研究開発に要した期間は5年。まず、食器の表面に特殊な塗装を施してみることにした。あるパートナー企業と共同で研究開発を進めたが、うまくいかなかった。
「誰もチャレンジしたことがないものをつくろうとしたので、ドンピシャな技術はありません。やってみないと分かりませんでした」と高野氏。可能性のありそうな技術を持っている企業に話を持ちかけ、共同での研究開発を打診するも、売れるかどうか分からない商品の開発に乗ってくる会社は多くなかった。ようやく協力してくれるところが見つかり共同で研究開発してくれることになっても、途中で実現困難と判断され諦められてしまうこともあった。
同社は新たなパートナー企業の協力を得て、再び塗装をベースに実現を試みることにした。
実はこのパートナー企業と共同で研究開発を進めたとき、汚れ落ちの良さと節水の両立を実現した。ただ、コストがかかる上に製造の際に人体や環境に良くない影響を及ぼすことから、高野氏は採用しなかった。

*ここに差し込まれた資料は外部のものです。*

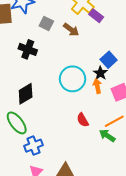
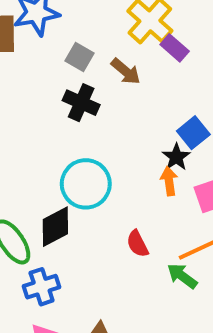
black cross: (28, 49) -> (81, 103), moved
cyan circle: (73, 79) -> (86, 184), moved
black diamond: (26, 94) -> (55, 227), moved

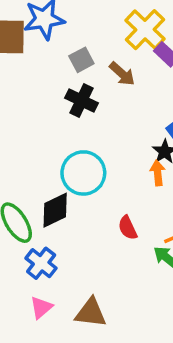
gray square: (80, 57) -> (81, 60), turned 30
blue cross: (42, 287) -> (41, 263), turned -36

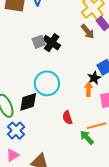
gray square: (81, 60) -> (39, 42), moved
brown arrow: (122, 74) -> (88, 32), moved

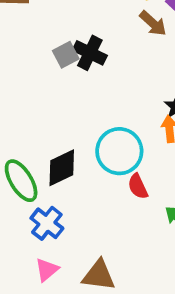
cyan circle: (47, 83) -> (119, 151), moved

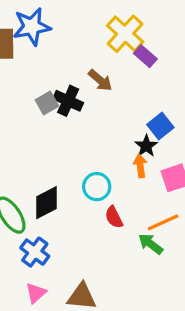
brown arrow: (153, 23) -> (100, 80), moved
cyan circle: (119, 151) -> (97, 187), size x0.7

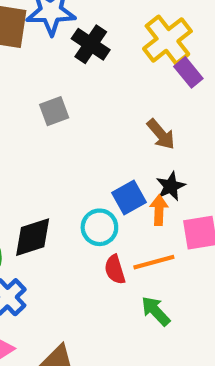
brown arrow: (100, 80) -> (161, 134), moved
black cross: (68, 101) -> (91, 44), moved
blue square: (160, 126) -> (129, 197), moved
orange line: (163, 222) -> (154, 262), moved

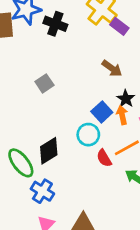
gray square: (54, 111) -> (44, 83), moved

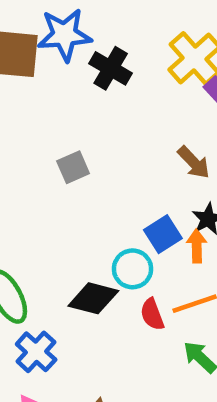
black diamond: (49, 151) -> (93, 298), moved, turned 36

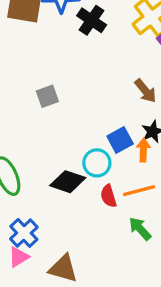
gray square: (73, 167) -> (47, 96), moved
blue cross: (36, 352) -> (24, 233), moved

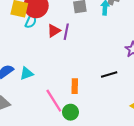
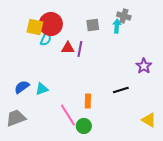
red triangle: (54, 31) -> (68, 48), turned 32

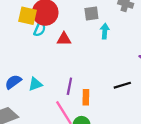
cyan arrow: (117, 26) -> (105, 31), moved
purple line: (80, 49) -> (69, 86), moved

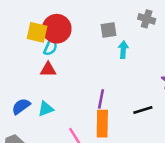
red triangle: (64, 39) -> (48, 69), moved
purple line: (69, 86) -> (101, 99), moved
orange rectangle: (86, 97) -> (102, 124), size x1.5

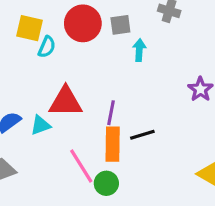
red circle: (57, 29) -> (83, 23), moved
red triangle: (48, 69) -> (66, 102), moved, size x1.6
black line: (143, 110) -> (142, 135), moved

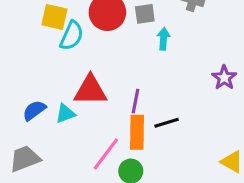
cyan semicircle: (47, 47) -> (72, 36), size x1.4
pink line: (81, 166) -> (106, 154), turned 69

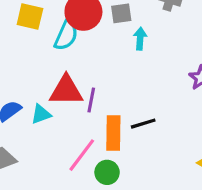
cyan semicircle: (72, 36) -> (66, 35), moved
purple line: (135, 101) -> (91, 100), moved

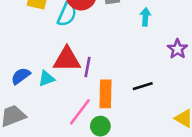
cyan arrow: (140, 39) -> (145, 17), moved
black line: (143, 124) -> (143, 86), moved

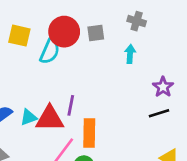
red triangle: (67, 59) -> (50, 119), moved
black line: (143, 86) -> (159, 113), moved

「目に入ったら失明してしまう劇薬を使うものでした。その劇薬はそもそも食器に使うようなものではなく、廃液を捨てることもできません。効果も数回使ったらなくなるものでした」
塗装とは異なる方法で実現を目指すことにした同社は、別のパートナー企業と共同で研究開発を進めることにした。
このパートナー企業と取り組んだのが表面改質。最新のナノテクノロジーを活用し、汚れとの間に水が入り込むようにした。これにより、食器に水を流すと汚れが浮かび上がって、落ちにくい油も水で流し落とせるようになった。目指した汚れ落ちが実現するまで、少なくとも2年程度はかかったという。